Deep eutectic solvents (DESs) have emerged as sustainable electrolyte candidates for advanced electrochemical energy storage owing to their wide electrochemical stability windows, low volatility, and environmental compatibility. However, their practical application in supercapacitors remains hindered by high viscosity, limited electrode wettability, and severe interfacial resistance, which collectively compromise rate capability and long-term stability. Herein, we report an environmentally benign, dual-function electrolyte based on a CaCl₂-ethylene glycol DES immobilized within a hierarchical carboxymethyl cellulose (CMC) aerogel framework (CaCl₂-EG@Aerogel) via a facile immersion strategy.
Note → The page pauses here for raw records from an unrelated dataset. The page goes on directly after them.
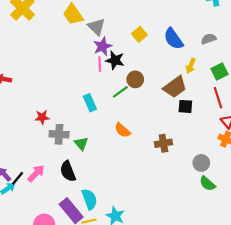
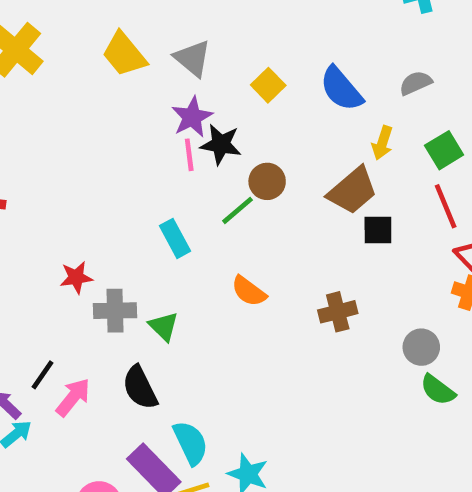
gray triangle: (96, 27) -> (193, 58), moved
black line: (18, 178) -> (42, 375), moved

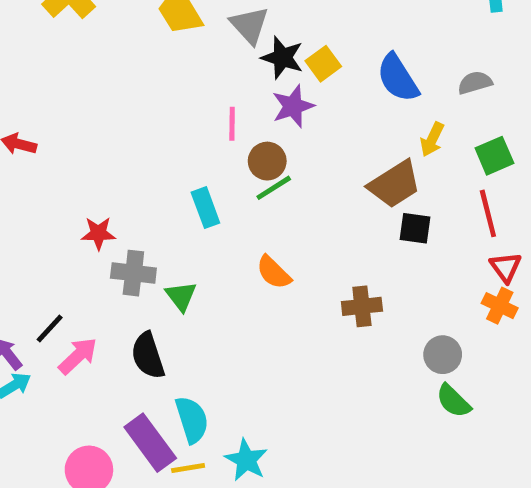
purple star: (192, 117) -> (293, 106), moved
black star: (221, 144) -> (282, 58), moved
brown circle: (267, 181) -> (267, 161), moved

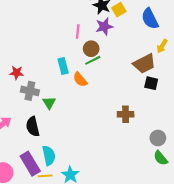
orange semicircle: (274, 272) -> (80, 80), moved

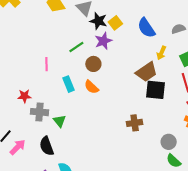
pink line: (78, 31) -> (46, 64), moved
green line: (93, 60) -> (76, 47), moved
orange semicircle: (80, 80) -> (91, 87), moved
black square: (151, 83) -> (155, 90), size x1.5

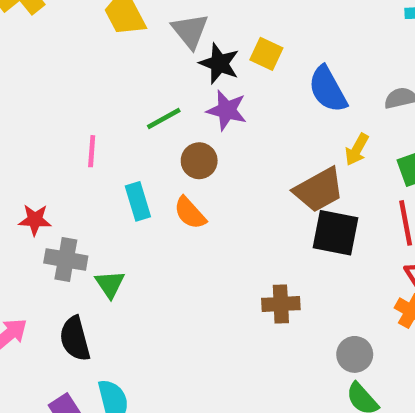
yellow square: (115, 23) -> (266, 54), moved, turned -32
purple star: (103, 41) -> (227, 110), turned 30

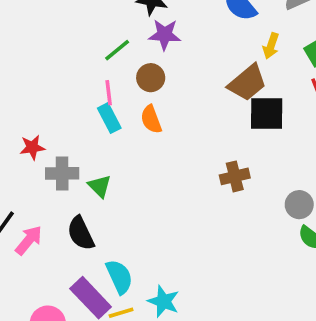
pink line: (92, 151) -> (109, 93), moved
orange semicircle: (190, 213) -> (151, 119), turned 32

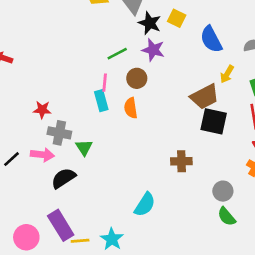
black semicircle: (81, 233) -> (63, 178), turned 70
pink arrow: (29, 240) -> (42, 155), moved, turned 45
cyan semicircle: (119, 277) -> (145, 205), moved, turned 45

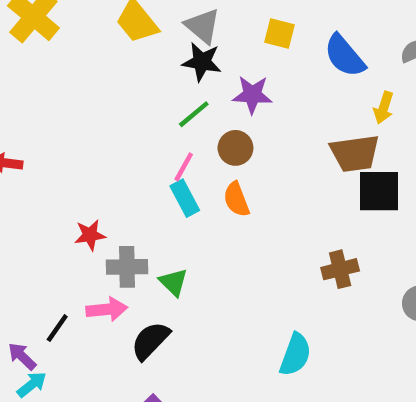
black star: (150, 23) -> (202, 62), moved
pink line: (105, 83) -> (184, 167), turned 36
brown trapezoid: (205, 97) -> (355, 153), turned 32

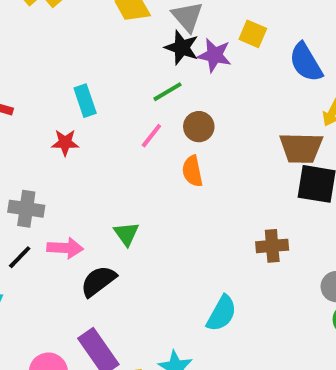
purple star: (252, 95) -> (214, 55), moved
cyan rectangle: (185, 198) -> (85, 101), moved
red star: (90, 235) -> (65, 143), moved
gray cross: (127, 267) -> (26, 209), moved

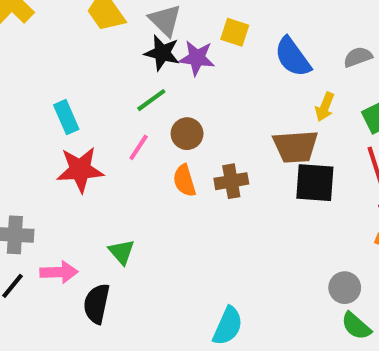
red star: (65, 143) -> (80, 170), moved, size x1.6
brown cross: (272, 246) -> (231, 181), moved
black semicircle: (98, 281) -> (97, 304), turned -36

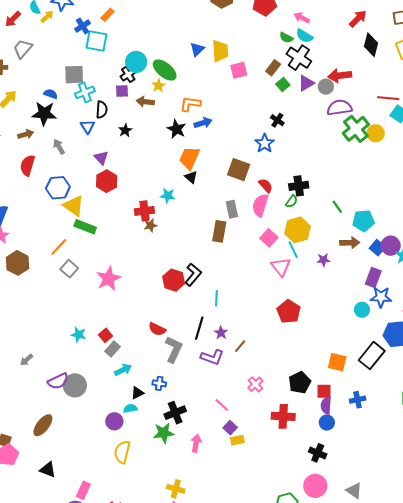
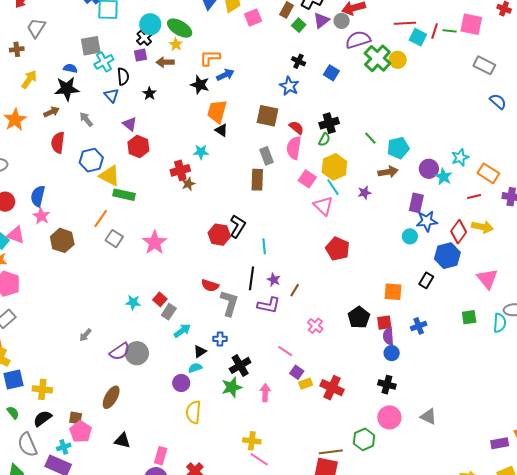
blue square: (377, 248) -> (331, 73), moved
black rectangle: (372, 356) -> (426, 280), size x0.6
red cross: (283, 416) -> (332, 388), moved, turned 30

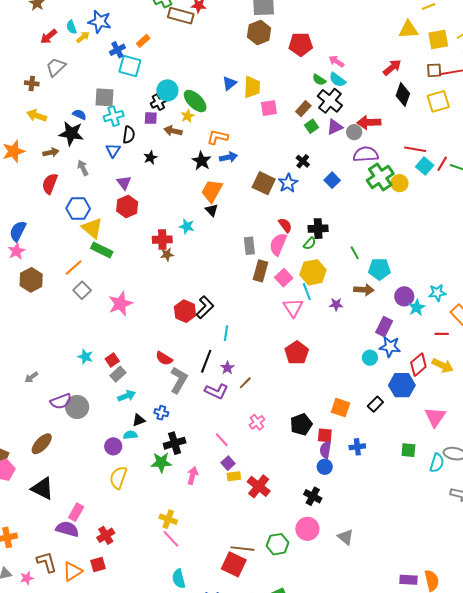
yellow arrow: (29, 79) -> (37, 116), turned -120
brown square: (267, 116) -> (264, 183), moved
brown rectangle: (257, 180) -> (261, 271), moved
black triangle: (122, 441) -> (42, 488), size x1.4

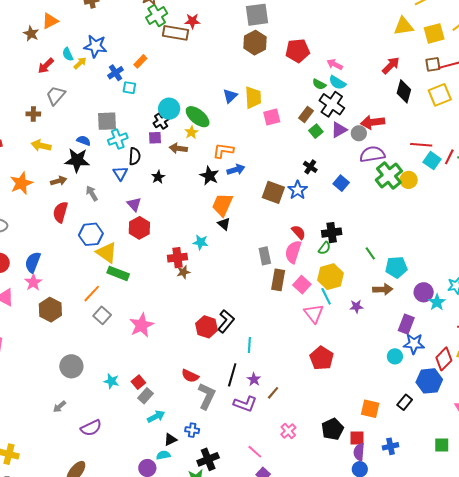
cyan square: (130, 66) -> (129, 88), size x0.6
gray circle: (77, 407) -> (71, 366), moved

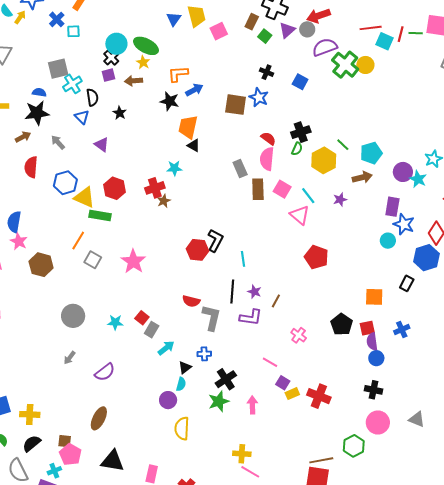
red hexagon: (139, 228) -> (115, 188), moved
yellow hexagon: (330, 277) -> (324, 160), moved
blue star: (414, 344) -> (404, 224), turned 30
cyan semicircle: (163, 455) -> (181, 384), turned 128

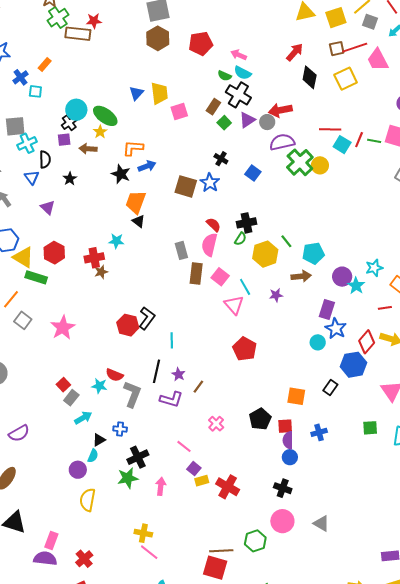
cyan star: (115, 322) -> (99, 386), moved

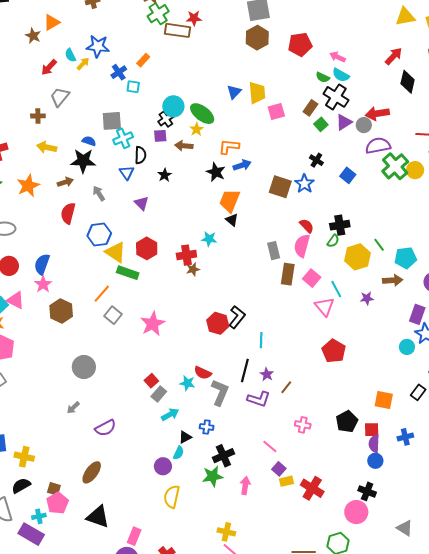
pink cross: (216, 424) -> (303, 425), turned -35
pink circle: (282, 521) -> (356, 512), moved

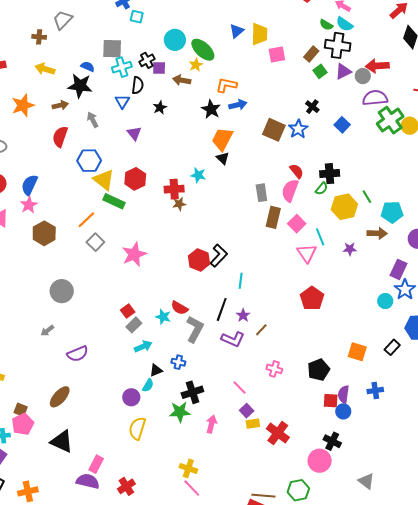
black cross: (336, 97) -> (338, 45), turned -30
black cross: (166, 119) -> (147, 60), moved
red square: (372, 430) -> (331, 401), moved

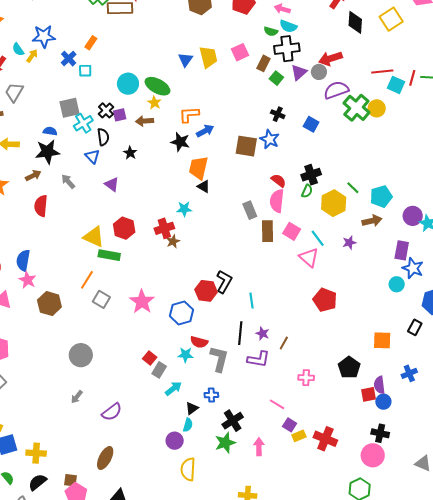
pink square: (277, 55) -> (240, 52), moved
blue hexagon: (89, 161) -> (182, 313), moved

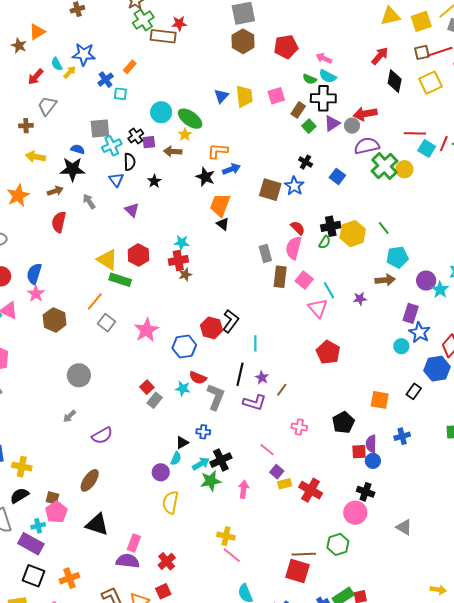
green line: (353, 188) -> (384, 228), moved
yellow hexagon: (334, 203) -> (353, 234), moved
cyan star: (184, 209) -> (182, 243), moved
cyan arrow: (173, 388) -> (201, 464), moved

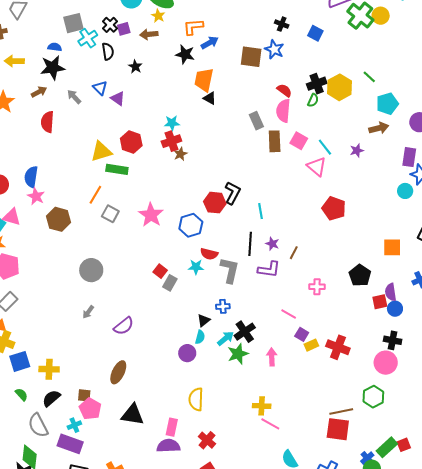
blue triangle: (116, 180) -> (100, 88), moved
yellow triangle: (107, 260) -> (101, 151), turned -40
yellow semicircle: (170, 502) -> (196, 399), moved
The aerogel-confined electrolyte architecture establishes continuous, low-tortuosity ion transport pathways while simultaneously serving as a leakage-free separator, ensuring mechanical robustness and operational safety. Nanoscale confinement within the CMC aerogel effectively immobilizes water in a strongly bound, non-freezable state, suppressing crystallization down to −65 °C, reducing parasitic side reactions, and lowering interfacial resistance without sacrificing electrochemical stability. As a result, the CaCl₂-EG@Aerogel exhibits enhanced ionic conductivity and a widened stable voltage window. Supercapacitors assembled with activated carbon electrodes and the proposed electrolyte deliver a high specific capacitance of 139 F g⁻¹ over a 2.6 V operating window, corresponding to an exceptional energy density of 130.5 Wh kg⁻¹ and a power density of 23,140 W kg⁻¹. The devices demonstrate remarkable durability, retaining 82% of their initial capacitance after 50,000 charge-discharge cycles with nearly 100% coulombic efficiency, and preserve 71.28% capacitance after repeated freezing–thawing cycles at −35 °C. Molecular dynamics simulations and density functional theory calculations reveal that strong Ca²⁺–CMC coordination, extensive hydrogen bonding with ethylene glycol, and hierarchical confinement synergistically regulate ion transport and suppress water crystallization. This work establishes a rational, sustainable electrolyte design strategy for high-voltage, freeze-tolerant supercapacitors operating under extreme conditions.